» **Available records**:
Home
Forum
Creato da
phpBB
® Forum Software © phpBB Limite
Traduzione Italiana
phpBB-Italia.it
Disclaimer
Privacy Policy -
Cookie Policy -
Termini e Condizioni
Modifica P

» **Task prompt**: Where a line in the records above contains the word "phpBB", copy that line.

» **Solved problem**:
phpBB
® Forum Software © phpBB Limite
phpBB-Italia.it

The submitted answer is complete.